The influx of Germans also is the result of a devalued dollar boosting the euro and aggressive marketing of Oregon in Europe as a premier tourist destination, say industry experts. German tour operators expect 400% growth in sales of Oregon travel packages, says Teresa O’Neil, director of sales and marketing at Travel Oregon, the state’s official tourism marketing organization. “We’re a bargain to them,” she says.

Germans are attracted to Oregon’s green initiatives, such as Portland’s mass transit system and TriMet line to the airport, and like Munich, Portland is internationally known for its beer. “We call it Munich on the Willamette,” O’Neil says. It also helps that Germans typically receive up to six weeks of vacation annually, Hoffmann says.

O’Neil also promotes Oregon at the annual March tourism convention in Berlin. She says one German tour agency she works with has seen a 160% increase in sales of Oregon tour packages. Lufthansa, the German-based airline that added a direct flight between PDX and Frankfurt five years ago, says the number of leisure travelers using the route is significantly up from this time last year. The airline doesn’t release exact figures.

Guest ranches in Oregon that are popular with Europeans, especially Germans, are seeing increased reservations for this summer. Eva Gill, part owner of Rock Springs Dude Ranch in Bend, says 21.5% of her booked clients this year are Europeans, a 13.5% increase from 2007. Long Hollow Ranch in Central Oregon says reservations are down, but one bright spot has been an increase in European clients.
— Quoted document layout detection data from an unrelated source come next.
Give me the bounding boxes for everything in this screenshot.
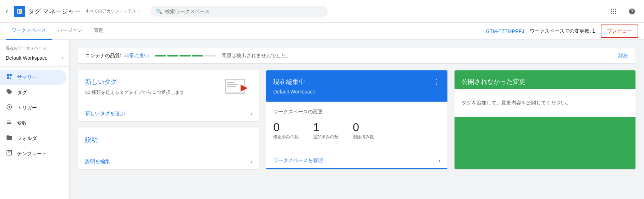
sidebar-label-triggers: トリガー <box>17 105 37 111</box>
new-tag-add-link[interactable]: 新しいタグを追加 › <box>78 106 259 121</box>
editing-card-footer-chevron: › <box>439 158 440 163</box>
gtm-logo-icon <box>14 6 25 17</box>
main-layout: 現在のワークスペース Default Workspace › サマリー タグ ト… <box>0 40 644 199</box>
sidebar-item-variables[interactable]: 変数 <box>0 115 66 131</box>
breadcrumb: すべてのアカウント › テスト <box>85 8 141 14</box>
sidebar-item-summary[interactable]: サマリー <box>0 70 66 85</box>
search-bar[interactable]: 🔍 <box>150 6 328 17</box>
quality-bar: コンテナの品質: 非常に良い 問題は検出されませんでした。 詳細 <box>78 48 635 63</box>
sidebar-item-templates[interactable]: テンプレート <box>0 146 66 161</box>
workspace-name-label: Default Workspace <box>6 55 48 61</box>
quality-bar-2 <box>167 55 178 57</box>
sidebar-label-tags: タグ <box>17 90 27 96</box>
tags-icon <box>6 88 13 97</box>
description-card-body: 説明 <box>78 128 259 154</box>
app-header: ‹ タグ マネージャー すべてのアカウント › テスト 🔍 <box>0 0 644 23</box>
description-footer-label: 説明を編集 <box>85 158 110 165</box>
header-right-actions <box>607 5 638 18</box>
preview-button[interactable]: プレビュー <box>601 25 638 38</box>
back-icon[interactable]: ‹ <box>6 7 8 15</box>
quality-bar-3 <box>180 55 191 57</box>
sidebar: 現在のワークスペース Default Workspace › サマリー タグ ト… <box>0 40 70 199</box>
sidebar-label-folders: フォルダ <box>17 135 37 142</box>
editing-card-footer[interactable]: ワークスペースを管理 › <box>266 153 447 168</box>
triggers-icon <box>6 104 13 112</box>
app-name-label: タグ マネージャー <box>28 7 81 16</box>
breadcrumb-current[interactable]: テスト <box>128 8 141 14</box>
stat-modified: 0 修正済みの数 <box>273 121 299 140</box>
tab-version[interactable]: バージョン <box>52 23 88 40</box>
sidebar-item-tags[interactable]: タグ <box>0 85 66 100</box>
unpublished-card-body: タグを追加して、変更内容を公開してください。 <box>455 89 635 117</box>
svg-rect-19 <box>227 86 236 87</box>
svg-point-5 <box>615 9 616 10</box>
app-logo: タグ マネージャー <box>14 6 81 17</box>
quality-bar-5 <box>204 55 216 57</box>
unpublished-card-text: タグを追加して、変更内容を公開してください。 <box>462 100 571 106</box>
new-tag-title: 新しいタグ <box>85 77 185 86</box>
svg-rect-18 <box>227 84 238 85</box>
unpublished-card-title: 公開されなかった変更 <box>462 77 628 86</box>
quality-bars <box>155 55 216 57</box>
svg-rect-17 <box>227 82 234 83</box>
tab-admin[interactable]: 管理 <box>88 23 109 40</box>
sidebar-divider <box>0 66 69 67</box>
breadcrumb-all[interactable]: すべてのアカウント <box>85 8 123 14</box>
variables-icon <box>6 119 13 127</box>
svg-point-7 <box>613 11 614 12</box>
description-title: 説明 <box>85 135 252 144</box>
new-tag-card-body: 新しいタグ 50 種類を超えるタグタイプから 1 つ選択します <box>78 70 259 106</box>
tab-workspace[interactable]: ワークスペース <box>6 23 52 40</box>
templates-icon <box>6 150 13 158</box>
new-tag-text: 新しいタグ 50 種類を超えるタグタイプから 1 つ選択します <box>85 77 185 96</box>
svg-rect-2 <box>20 10 21 12</box>
gtm-id-label[interactable]: GTM-TZTMPRFJ <box>486 28 524 34</box>
changes-count-label: ワークスペースでの変更数: 1 <box>530 28 595 34</box>
help-icon[interactable] <box>626 5 638 18</box>
stats-row: 0 修正済みの数 1 追加済みの数 0 削除済み数 <box>273 121 440 140</box>
svg-point-11 <box>615 13 616 14</box>
description-card: 説明 説明を編集 › <box>78 128 259 169</box>
svg-rect-1 <box>18 10 19 12</box>
workspace-selector[interactable]: Default Workspace › <box>0 52 69 64</box>
sidebar-item-folders[interactable]: フォルダ <box>0 131 66 146</box>
editing-card: 現在編集中 ⋮ Default Workspace ワークスペースの変更 0 修… <box>266 70 447 169</box>
workspace-section-label: 現在のワークスペース <box>0 45 69 52</box>
quality-bar-4 <box>192 55 203 57</box>
stat-deleted-number: 0 <box>353 121 359 134</box>
sidebar-item-triggers[interactable]: トリガー <box>0 100 66 115</box>
editing-card-more-icon[interactable]: ⋮ <box>433 77 440 86</box>
nav-right: GTM-TZTMPRFJ ワークスペースでの変更数: 1 プレビュー <box>486 25 638 38</box>
svg-point-13 <box>9 106 10 108</box>
stats-title: ワークスペースの変更 <box>273 109 440 115</box>
quality-bar-1 <box>155 55 166 57</box>
svg-point-10 <box>613 13 614 14</box>
svg-point-4 <box>613 9 614 10</box>
svg-point-9 <box>611 13 612 14</box>
svg-point-3 <box>611 9 612 10</box>
new-tag-footer-label: 新しいタグを追加 <box>85 111 125 117</box>
summary-icon <box>6 73 13 81</box>
stat-added-label: 追加済みの数 <box>313 134 338 140</box>
new-tag-card: 新しいタグ 50 種類を超えるタグタイプから 1 つ選択します <box>78 70 259 121</box>
breadcrumb-separator: › <box>125 9 126 14</box>
quality-detail-link[interactable]: 詳細 <box>618 53 628 59</box>
stat-deleted: 0 削除済み数 <box>353 121 374 140</box>
unpublished-card: 公開されなかった変更 タグを追加して、変更内容を公開してください。 <box>455 70 635 169</box>
svg-point-6 <box>611 11 612 12</box>
editing-card-title: 現在編集中 <box>273 77 305 86</box>
apps-icon[interactable] <box>607 5 620 18</box>
editing-card-stats: ワークスペースの変更 0 修正済みの数 1 追加済みの数 0 削除済み数 <box>266 102 447 153</box>
new-tag-footer-chevron: › <box>251 111 252 117</box>
sidebar-label-summary: サマリー <box>17 74 37 81</box>
search-icon: 🔍 <box>156 9 162 14</box>
svg-rect-0 <box>17 9 22 14</box>
search-input[interactable] <box>165 9 322 14</box>
stat-modified-number: 0 <box>273 121 280 134</box>
nav-bar: ワークスペース バージョン 管理 GTM-TZTMPRFJ ワークスペースでの変… <box>0 23 644 40</box>
editing-card-footer-label: ワークスペースを管理 <box>273 157 323 164</box>
quality-message: 問題は検出されませんでした。 <box>221 53 613 59</box>
editing-card-subtitle: Default Workspace <box>266 89 447 102</box>
sidebar-label-variables: 変数 <box>17 120 27 127</box>
description-edit-link[interactable]: 説明を編集 › <box>78 154 259 169</box>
German tourists are a windfall for local hotels, too.

At Portland-based Provenance Hotels, domestic business is down but international bookings are up 19% through April from the same time last year. Of that, 65% are Germans and Dutch, says chief operating officer Howard Jacobs. Speak German? If so, the hotels are hiring, Jacobs says.

The Heathman Hotel in Portland is seeing a similar trend. In response, the hotel has added more foreign language television stations, says general manager Chris Erickson.

“Right now Oregon has a blue light on top of it,” he says. “And it is shouting blue-light special.”